When justice is gone, there's always force.
When force is gone, there's always Mom.
Hi, Mom!"

Laurie Anderson (1947 - )
Artist
Barnard College 1969
School of the Arts 1972
School of the Arts (honorary) 2005

Laurie Anderson has crossed boundaries so effectively that she has become almost an institution of innovation. From breaking into the top 40 pop-charts as a performance artist to serving as the first artist-in-residence at NASA, Anderson consistently engages worldwide audiences with experimental work.

Mass audiences first encountered Anderson's work with "O Superman," 11 eerie minutes of techno-drone and spoken-word riffing that rose to the top of the British pop music charts in the early 1980s. In the decades that followed, Anderson continued to smudge the line between popular and avant-garde performance. She produced accessible albums such as Strange Angels and Mister Heartbreak, a top-100 record featuring rock star Peter Gabriel; she also produced complex performance pieces such as United States I-IV, an eight-hour, live collage of answering machine messages, violin music, and landscape slides set in the structure of classical opera. Whether pop or puzzling, however, Anderson's work is always sharp-witted. As John Rockwell commented in Esquire: "What lifts her texts beyond pop pastiche is her abrupt, glancing intimations of the erotic, the political, and the cosmic. She presents a landscape of the ordinary made extraordinary through unexpected juxtaposition."

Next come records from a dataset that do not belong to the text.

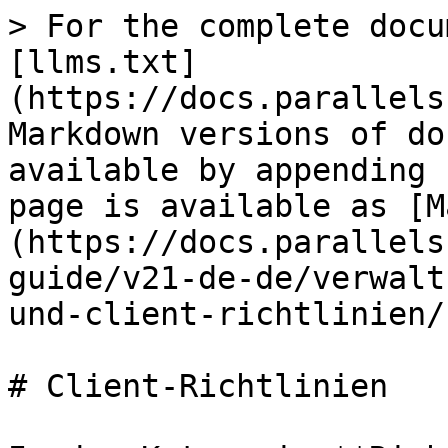
> For the complete docu
[llms.txt]
(https://docs.parallels
Markdown versions of do
available by appending 
page is available as [M
(https://docs.parallels
guide/v21-de-de/verwalt
und-client-richtlinien/
# Client-Richtlinien
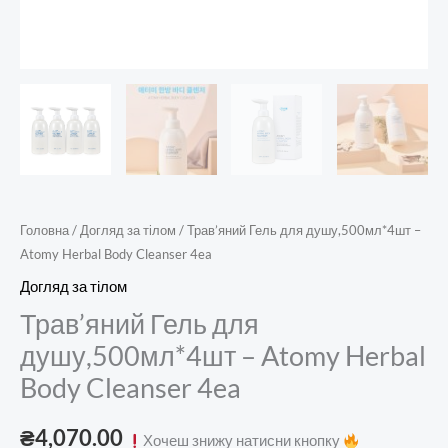
Головна
/
Догляд за тілом
/ Трав’яний Гель для душу,500мл*4шт –
Atomy Herbal Body Cleanser 4ea
Догляд за тілом
Трав’яний Гель для
душу,500мл*4шт – Atomy Herbal
Body Cleanser 4ea
₴
4,070.00
Хочеш знижу натисни кнопку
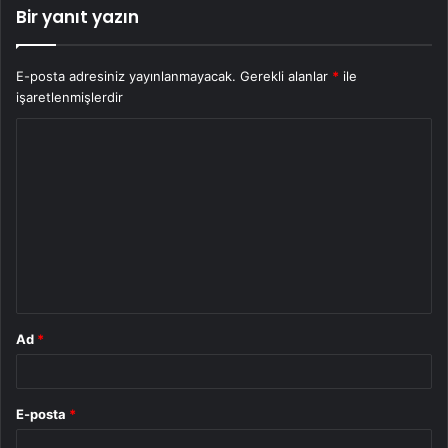
Bir yanıt yazın
E-posta adresiniz yayınlanmayacak.
Gerekli alanlar
*
ile
işaretlenmişlerdir
Y
o
r
u
m
*
Ad
*
E-posta
*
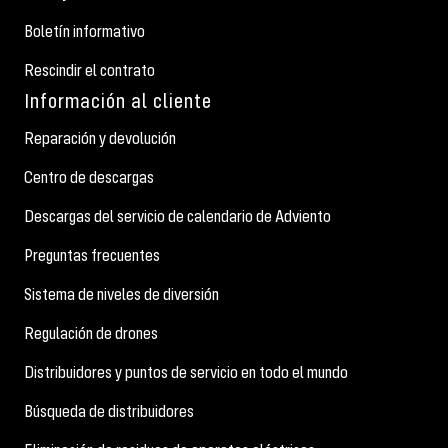
Boletín informativo
Rescindir el contrato
Información al cliente
Reparación y devolución
Centro de descargas
Descargas del servicio de calendario de Adviento
Preguntas frecuentes
Sistema de niveles de diversión
Regulación de drones
Distribuidores y puntos de servicio en todo el mundo
Búsqueda de distribuidores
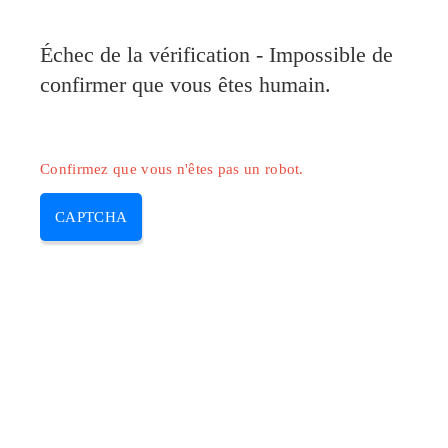
Pilote-Canon.com
Échec de la vérification - Impossible de
MENU
confirmer que vous êtes humain.
Skip
to
content
Confirmez que vous n'êtes pas un robot.
CAPTCHA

Anderson was raised in well-heeled suburbs outside of Chicago. As a child, she played violin in the Chicago Youth Symphony and local chamber music groups. In her late teens, however, Anderson began to dabble in visual, multimedia, and technology-based arts. She moved to New York City to study art at Barnard College, graduating magna cum laude in 1969; she continued her education in art and sculpture at Columbia University's School of the Arts. The University's urban location put Anderson in close proximity to contemporary conceptual art movements, which formed the context of much of her early work. Anderson has remained connected to Columbia, standing to receive an honorary doctorate in 2005 and teaching Master Classes at the School of the Arts in 2006. Anderson also has remained deeply rooted in the New York City art scene, where her wit and playful use of technology continue to surprise.